_Exercise directions_. Your task is to repeat the entries underneath exactly, minus the pictures.

_Input_.

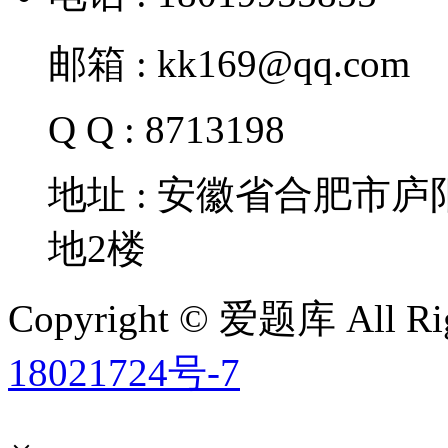
邮箱 : kk169@qq.com
Q Q : 8713198
地址 : 安徽省合肥市
地2楼
Copyright © 爱题库 All Rig
18021724号-7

_Task output_.
邮箱 : kk169@qq.com
Q Q : 8713198
地址 : 安徽省合肥市
地2楼
Copyright © 爱题库 All Rig
18021724号-7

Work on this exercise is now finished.